The cell concentration rule (also called a cell dominance rule) prevents the publication of cells where a small number of respondents contribute a large percentage to the cell total. For example, it may be decided that if any respondent/contributor accounts for a large percentage of a cell total, the cell will not be published.
There are several techniques that have been developed to minimise the risk of disclosure of information that can be traced back to the responding units. These techniques fall into three main categories, listed below:
· Data Suppression
This technique simply involves not releasing information which may identify individuals in a cell. There are some simple automated suppression algorithms available for two dimensional tables. However, there are complex problems associated with tabulations of higher dimensions. To produce an efficient and practical automated system requires high resource input and much fine tuning. The primary suppression of sensitive or small cells may need to be complemented by the secondary (or consequential) suppression of other cells. For example, generally at least one other cell in a row or column containing a suppressed value also needs to be suppressed to prevent the original cell value from being recalculated by subtraction from the total.
· Data Rounding
Random rounding involves the technique of replacing small values that would appear in a table with other small random numbers. Since random rounding results in data distortion, it is not additive (additivity means that the table total, either between or within tables, are equal to the sum of the relevant cell values or subtotals). This technique can be unbiased if done in an appropriate manner. A value is biased if the expected value of the data after a confidentiality technique has been applied does not equal the value of the original entry it is replacing.

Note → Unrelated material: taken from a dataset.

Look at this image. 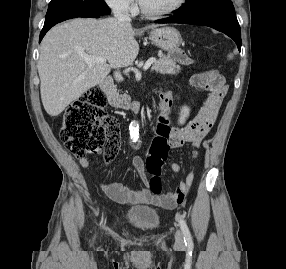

Controlled rounding is a combination of conventional rounding and random rounding. Controlled rounding may result in additivity, unbiasedness, and reduction in data distortion (when compared to other rounding methods). However, this method may not provide consistency among tables.
· Category Collapsing
Data items may be collapsed across classifications. Classifications which are very detailed, such as geography, country of birth, industry or occupation, can be collapsed down to a broader level.
11.2.2 Confidentialising Unit Record Data (Microdata)
The generation and release of statistical information from surveys as well as administrative record collections usually include data which are available at a detailed level both in terms of the characteristics of individuals and their geographic location such as postcode. Although personal information such as name and address may be removed, identification of individuals may occur by putting together information already known with the data provided.
The issue for agencies to address is what level of aggregation of data is required to avoid compromising the confidentiality of the individual's information and still produce meaningful data.